## Working with Form Division Tables in KF Modified (Part 4)

This is the fourth in a series of posts about using the form division tables in **KF Modified**. Part 3 is located here.

I hope you had a chance to work on the exercises posted in Part 3. Here are the answers for those exercises.

KF8950 |
Table VI |

KF1629.S8 |
Table VII |

KF841-850 |
Table II |

KF501-505 |
no table use G.D. |

KF7701-7710 |
Table II |

In this post we’ll take a look at **Table V** for classification numbers with 2 numbers. This will set us up to consider the remaining titles for class numbers with 5, 10, and 20 numbers.

**Table V** begins on page **F20** of the **KF Modified** schedule. If you compare this to **Table VI** you will see some familiar form divisions listed there:

- Bibliography;
- Periodicals;
- Looseleaf services;
- Form books;
- Dictionaries;
- Congresses;
- Treatises;
- etc.

The difference here is that these form divisions are now spread across a 2 number range. For example, the form division for **Periodicals** is found at **1.A15** and **Congresses** is at **2.A5**.

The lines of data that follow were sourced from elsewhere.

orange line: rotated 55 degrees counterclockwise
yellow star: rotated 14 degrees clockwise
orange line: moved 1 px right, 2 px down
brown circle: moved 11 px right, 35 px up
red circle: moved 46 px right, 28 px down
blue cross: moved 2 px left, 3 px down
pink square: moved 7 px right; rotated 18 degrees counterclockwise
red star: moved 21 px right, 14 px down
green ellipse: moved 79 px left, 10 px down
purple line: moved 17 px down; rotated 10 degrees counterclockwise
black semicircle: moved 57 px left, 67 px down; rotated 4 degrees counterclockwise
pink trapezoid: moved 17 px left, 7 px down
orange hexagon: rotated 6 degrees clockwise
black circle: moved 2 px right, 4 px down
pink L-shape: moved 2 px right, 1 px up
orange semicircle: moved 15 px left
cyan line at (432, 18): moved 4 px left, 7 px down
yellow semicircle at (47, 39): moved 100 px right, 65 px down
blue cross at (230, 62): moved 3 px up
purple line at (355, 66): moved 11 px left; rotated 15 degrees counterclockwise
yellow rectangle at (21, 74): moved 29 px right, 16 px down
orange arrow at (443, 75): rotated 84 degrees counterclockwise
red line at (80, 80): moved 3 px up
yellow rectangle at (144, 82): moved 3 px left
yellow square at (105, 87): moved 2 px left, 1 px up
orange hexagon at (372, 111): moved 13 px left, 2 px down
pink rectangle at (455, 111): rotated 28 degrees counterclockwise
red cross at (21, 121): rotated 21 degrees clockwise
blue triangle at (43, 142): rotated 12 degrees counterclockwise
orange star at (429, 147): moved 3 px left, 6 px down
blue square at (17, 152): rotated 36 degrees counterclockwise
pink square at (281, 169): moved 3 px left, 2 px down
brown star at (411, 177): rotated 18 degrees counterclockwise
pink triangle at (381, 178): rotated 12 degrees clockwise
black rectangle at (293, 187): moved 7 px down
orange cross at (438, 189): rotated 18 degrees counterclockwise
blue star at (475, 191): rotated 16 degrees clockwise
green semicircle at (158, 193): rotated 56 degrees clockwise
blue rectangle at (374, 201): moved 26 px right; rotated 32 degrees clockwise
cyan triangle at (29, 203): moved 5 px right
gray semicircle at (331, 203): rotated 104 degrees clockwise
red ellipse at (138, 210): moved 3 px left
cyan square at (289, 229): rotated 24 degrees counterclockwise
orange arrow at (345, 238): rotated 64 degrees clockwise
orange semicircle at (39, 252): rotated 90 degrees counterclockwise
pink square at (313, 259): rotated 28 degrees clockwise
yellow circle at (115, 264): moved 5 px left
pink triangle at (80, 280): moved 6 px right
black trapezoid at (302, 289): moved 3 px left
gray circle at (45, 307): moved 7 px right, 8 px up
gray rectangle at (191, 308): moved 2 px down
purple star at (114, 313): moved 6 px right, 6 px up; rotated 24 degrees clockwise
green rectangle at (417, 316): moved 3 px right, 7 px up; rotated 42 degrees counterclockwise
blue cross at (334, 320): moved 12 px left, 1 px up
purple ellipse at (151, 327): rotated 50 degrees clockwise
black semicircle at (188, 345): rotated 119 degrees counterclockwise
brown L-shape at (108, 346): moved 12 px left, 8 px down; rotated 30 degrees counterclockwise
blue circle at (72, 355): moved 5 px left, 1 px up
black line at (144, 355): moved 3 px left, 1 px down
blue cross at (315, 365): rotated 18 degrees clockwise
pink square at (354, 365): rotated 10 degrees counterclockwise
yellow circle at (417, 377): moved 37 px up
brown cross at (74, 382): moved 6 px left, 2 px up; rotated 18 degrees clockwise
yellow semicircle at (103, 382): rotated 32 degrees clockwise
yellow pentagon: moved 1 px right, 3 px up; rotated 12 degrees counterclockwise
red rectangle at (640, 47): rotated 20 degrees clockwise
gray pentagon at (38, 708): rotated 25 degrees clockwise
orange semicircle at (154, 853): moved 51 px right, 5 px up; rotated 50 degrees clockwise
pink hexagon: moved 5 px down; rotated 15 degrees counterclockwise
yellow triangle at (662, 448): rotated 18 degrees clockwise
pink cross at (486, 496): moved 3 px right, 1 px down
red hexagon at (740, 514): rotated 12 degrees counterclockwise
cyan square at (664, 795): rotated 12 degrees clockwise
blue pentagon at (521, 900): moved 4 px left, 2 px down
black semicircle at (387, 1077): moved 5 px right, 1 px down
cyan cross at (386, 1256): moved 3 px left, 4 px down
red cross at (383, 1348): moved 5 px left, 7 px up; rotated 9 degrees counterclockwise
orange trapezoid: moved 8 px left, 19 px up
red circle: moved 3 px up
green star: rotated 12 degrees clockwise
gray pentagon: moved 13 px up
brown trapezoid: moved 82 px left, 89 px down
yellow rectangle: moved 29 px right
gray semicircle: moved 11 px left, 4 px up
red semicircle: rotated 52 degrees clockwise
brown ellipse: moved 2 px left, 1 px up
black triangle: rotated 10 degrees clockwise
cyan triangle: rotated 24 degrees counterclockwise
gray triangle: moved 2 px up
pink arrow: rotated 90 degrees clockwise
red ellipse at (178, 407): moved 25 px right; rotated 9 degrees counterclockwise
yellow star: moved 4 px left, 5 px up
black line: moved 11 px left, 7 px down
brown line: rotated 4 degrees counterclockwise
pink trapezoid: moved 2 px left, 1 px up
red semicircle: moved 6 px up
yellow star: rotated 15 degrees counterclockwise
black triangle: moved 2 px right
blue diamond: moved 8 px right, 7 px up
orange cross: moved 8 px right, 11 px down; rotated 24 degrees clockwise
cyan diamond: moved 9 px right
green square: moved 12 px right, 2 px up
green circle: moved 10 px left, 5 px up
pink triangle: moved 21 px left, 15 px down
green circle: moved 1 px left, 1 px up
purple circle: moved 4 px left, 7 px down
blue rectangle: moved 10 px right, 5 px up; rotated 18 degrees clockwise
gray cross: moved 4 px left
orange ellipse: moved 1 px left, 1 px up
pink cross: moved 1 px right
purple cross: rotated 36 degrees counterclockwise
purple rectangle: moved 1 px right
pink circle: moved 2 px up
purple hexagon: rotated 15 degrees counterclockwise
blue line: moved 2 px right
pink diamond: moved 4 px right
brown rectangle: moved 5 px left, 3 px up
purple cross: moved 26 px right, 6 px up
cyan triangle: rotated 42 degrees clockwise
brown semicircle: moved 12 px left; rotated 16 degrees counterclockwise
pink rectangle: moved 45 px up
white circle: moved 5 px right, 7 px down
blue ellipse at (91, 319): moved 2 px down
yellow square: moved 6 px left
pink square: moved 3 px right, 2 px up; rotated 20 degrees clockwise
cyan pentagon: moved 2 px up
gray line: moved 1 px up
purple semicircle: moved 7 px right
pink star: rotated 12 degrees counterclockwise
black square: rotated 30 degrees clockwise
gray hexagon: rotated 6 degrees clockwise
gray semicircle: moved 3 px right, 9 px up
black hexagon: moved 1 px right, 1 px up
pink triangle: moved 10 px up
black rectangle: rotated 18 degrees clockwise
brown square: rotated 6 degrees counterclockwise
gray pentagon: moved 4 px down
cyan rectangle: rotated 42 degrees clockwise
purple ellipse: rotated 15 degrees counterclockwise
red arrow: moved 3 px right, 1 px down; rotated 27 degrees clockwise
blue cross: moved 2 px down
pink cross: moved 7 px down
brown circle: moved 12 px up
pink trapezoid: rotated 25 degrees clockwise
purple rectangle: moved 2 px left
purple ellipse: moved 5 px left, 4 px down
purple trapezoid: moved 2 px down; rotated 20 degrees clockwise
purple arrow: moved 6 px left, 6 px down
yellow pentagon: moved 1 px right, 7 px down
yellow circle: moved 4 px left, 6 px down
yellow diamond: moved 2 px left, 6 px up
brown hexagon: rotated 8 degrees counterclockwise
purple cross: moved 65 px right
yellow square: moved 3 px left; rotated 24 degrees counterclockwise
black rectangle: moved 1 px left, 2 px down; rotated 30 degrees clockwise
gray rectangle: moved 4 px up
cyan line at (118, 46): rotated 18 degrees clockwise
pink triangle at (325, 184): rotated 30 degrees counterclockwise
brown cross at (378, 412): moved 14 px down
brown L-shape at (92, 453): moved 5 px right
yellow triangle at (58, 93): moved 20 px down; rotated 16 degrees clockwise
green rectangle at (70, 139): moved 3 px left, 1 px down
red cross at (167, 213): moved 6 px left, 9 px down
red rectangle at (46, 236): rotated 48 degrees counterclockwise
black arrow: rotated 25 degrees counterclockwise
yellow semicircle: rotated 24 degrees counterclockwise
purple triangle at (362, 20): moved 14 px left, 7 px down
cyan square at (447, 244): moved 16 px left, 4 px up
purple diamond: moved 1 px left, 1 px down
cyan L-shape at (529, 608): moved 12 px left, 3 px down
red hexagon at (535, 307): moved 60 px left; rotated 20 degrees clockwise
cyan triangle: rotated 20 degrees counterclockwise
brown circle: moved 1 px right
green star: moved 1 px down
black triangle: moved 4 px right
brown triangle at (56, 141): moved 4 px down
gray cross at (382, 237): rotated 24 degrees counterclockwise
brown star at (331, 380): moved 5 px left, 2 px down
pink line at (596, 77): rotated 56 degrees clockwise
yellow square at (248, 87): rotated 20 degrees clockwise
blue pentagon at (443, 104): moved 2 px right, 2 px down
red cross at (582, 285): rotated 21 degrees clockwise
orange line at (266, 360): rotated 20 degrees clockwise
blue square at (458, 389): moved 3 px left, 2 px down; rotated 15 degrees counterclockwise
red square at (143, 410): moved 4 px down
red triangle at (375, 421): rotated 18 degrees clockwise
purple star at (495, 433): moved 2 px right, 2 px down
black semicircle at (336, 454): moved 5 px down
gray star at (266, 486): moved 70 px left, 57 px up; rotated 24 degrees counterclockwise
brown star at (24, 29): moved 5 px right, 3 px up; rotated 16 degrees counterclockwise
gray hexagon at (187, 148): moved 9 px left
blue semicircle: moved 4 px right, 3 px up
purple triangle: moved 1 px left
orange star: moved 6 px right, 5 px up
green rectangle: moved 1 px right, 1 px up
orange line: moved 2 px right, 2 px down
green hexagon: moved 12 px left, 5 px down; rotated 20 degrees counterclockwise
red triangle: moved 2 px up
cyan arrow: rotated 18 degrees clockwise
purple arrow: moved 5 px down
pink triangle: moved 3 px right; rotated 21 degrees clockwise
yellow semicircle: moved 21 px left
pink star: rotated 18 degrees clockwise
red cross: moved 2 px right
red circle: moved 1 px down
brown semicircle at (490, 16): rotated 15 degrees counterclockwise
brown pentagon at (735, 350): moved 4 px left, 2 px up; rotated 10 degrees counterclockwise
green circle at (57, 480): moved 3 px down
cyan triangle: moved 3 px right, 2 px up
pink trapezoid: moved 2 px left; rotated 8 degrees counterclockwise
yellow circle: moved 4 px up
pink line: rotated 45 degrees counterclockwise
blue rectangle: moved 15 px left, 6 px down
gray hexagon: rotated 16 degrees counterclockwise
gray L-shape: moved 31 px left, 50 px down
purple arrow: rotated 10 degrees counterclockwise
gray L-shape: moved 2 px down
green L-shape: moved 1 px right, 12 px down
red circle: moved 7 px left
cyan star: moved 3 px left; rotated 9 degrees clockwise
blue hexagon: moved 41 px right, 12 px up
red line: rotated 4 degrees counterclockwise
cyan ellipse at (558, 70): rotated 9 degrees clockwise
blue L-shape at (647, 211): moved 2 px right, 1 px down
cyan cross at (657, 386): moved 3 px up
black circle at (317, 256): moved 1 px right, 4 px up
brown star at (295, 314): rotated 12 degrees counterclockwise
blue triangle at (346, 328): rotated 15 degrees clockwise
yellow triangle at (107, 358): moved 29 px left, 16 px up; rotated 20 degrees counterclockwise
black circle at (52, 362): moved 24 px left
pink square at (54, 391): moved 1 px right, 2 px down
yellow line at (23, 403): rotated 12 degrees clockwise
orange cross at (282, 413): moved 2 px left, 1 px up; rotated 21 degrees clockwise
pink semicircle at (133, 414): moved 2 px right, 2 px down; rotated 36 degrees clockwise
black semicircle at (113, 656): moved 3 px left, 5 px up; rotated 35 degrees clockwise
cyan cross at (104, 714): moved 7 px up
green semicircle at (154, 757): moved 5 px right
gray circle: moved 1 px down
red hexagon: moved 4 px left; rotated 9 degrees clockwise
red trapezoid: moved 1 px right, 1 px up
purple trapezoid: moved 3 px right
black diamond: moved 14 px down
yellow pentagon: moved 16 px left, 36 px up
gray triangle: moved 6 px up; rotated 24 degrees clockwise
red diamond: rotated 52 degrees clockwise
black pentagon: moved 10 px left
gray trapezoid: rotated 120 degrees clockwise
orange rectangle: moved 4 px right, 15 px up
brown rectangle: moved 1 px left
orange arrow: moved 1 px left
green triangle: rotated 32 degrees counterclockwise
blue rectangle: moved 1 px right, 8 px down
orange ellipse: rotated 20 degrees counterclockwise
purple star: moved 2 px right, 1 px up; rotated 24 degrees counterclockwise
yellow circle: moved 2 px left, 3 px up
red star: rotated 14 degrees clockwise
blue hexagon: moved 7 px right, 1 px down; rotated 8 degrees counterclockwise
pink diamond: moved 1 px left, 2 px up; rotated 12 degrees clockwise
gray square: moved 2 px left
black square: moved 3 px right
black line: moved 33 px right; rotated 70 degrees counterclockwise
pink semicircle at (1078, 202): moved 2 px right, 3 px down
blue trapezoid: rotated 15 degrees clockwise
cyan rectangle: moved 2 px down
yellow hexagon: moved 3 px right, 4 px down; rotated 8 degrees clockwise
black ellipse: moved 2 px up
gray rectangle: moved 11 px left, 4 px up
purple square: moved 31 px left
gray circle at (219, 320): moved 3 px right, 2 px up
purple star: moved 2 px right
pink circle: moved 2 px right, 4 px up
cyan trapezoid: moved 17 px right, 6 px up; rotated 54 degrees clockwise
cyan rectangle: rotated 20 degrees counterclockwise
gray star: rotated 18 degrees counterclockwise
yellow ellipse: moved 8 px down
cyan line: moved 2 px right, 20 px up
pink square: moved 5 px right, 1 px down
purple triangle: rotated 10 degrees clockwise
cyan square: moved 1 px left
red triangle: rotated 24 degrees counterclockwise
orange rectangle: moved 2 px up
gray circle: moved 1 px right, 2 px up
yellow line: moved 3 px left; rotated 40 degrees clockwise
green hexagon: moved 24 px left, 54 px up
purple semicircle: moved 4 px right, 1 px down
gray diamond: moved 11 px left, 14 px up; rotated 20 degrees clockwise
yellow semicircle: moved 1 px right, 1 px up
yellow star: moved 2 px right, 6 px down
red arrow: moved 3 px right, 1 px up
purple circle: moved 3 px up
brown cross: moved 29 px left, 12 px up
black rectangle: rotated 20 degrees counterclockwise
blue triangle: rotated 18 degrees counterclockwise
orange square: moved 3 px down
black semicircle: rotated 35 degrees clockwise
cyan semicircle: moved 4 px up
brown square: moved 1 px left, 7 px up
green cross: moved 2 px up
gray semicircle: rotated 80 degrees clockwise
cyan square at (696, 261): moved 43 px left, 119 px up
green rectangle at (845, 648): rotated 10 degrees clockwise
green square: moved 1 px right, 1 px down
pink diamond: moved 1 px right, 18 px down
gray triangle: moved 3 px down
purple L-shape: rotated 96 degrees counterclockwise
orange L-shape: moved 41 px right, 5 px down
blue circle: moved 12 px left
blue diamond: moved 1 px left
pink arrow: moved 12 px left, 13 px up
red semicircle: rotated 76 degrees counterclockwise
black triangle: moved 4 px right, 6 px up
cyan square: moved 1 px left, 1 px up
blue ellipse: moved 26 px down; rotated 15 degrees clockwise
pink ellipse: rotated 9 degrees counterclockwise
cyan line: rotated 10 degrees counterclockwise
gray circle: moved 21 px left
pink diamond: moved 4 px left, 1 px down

So let’s look at an example.

Here’s an Ontario Bar Association CLE title from March of this year:

This is a collection of papers dealing with construction liens, which is referred to in the Library of Congress Subject Headings and Classification scheme as ‘**mechanics’ liens**’ for the purposes of classifcation.

In **KF Modified** this is found under **Contracts** at **KF899-900**:

We know from last time that collections of CLE papers are put into the form division for ‘**Congresses. Symposia. Collected papers, addresses, and essays**’ which in **Table V** is **2.A5**.

The class number for Mechanics’ liens has 2 numbers:

Number 1 |
KF899 |

Number 2 |
KF900 |

If collected papers are associated with **2.A5** in **Table V** then we would use the second number (i.e. **KF900**) and apply the form division to that number. So this title will go in **KF900.A5**. Adding the cutter number for the main entry and the publishing date gives us a finished number of **KF900.A5 O583 2011**.

Here’s another example, this time we have a general treatise on international trade dealing with the law in Great Britain.

This would be classed in **KF Modified** at **KF1975-1976**.

Because this is a general title we need to locate the form division for general monographs. This is always found toward the end of the form divisions:

This form division tells us to use the second number and to then cutter by the main entry or in RDA terms the “preferred access point.”

So our 2 number range in this case consists of:

Number 1 |
KF1975 |

Number 2 |
KF1976 |

We are instructed to use the second number, so **KF1976** and then cutter for the preferred access point between **A7** and **Z8**. In this case the number will be **KF1976 C37** and adding the publication date of **2010** give us **KF1976 C37 2010**.

This is an area of the form division tables that the cataloguer needs to watch out for. You are only permitted to cutter general works between **A7** and **Z8**. If the author’s name had been **John Adams** there would be a conflict.

**Adams** would normally be cuttered at **A32**, but this falls outside of the prescribed range available to the cataloguer. A cutter number for a name beginning with ‘**A**’ cannot fall before **A7**. The cataloguer must therefore construct the cutter number a little differently.

The easiest way to do this is to start with **A7** and then add to that the cutter number the number usually applied for the name **Adams**, i.e. A**32**. Putting these two numbers together (i.e. A7+32) will give you a new cutter number of **A732** that will not conflict with the specified range.

Although less likely, the same thing would apply for authors whose last name ends in ‘**Z**’, for example a name like one of our faculty members **Peer Zumbansen**. There would be no conflict in this case though because this name would normally receive the cutter number **Z86** which is within the given range.

However, a name like **Adan Zye** would cause a conflict because this will normally fall in a **Z9** number which is outside of the range that should be used. Again applying the same logic as above. Take the usual cutter number, in this case **Z94** for **Zye** and apply it to the last number in the given range **Z8**. This would result in a cutter number that will neither clash with the number for Zumbansen nor run into **Z9**: i.e. **Z894**.

With the holidays approaching I won’t include any exercises this time. We’ll continue with our look at the form division tables in **KF Modified** after the holiday break.

Hope you have a great holiday and all the best for you and your family in the new year!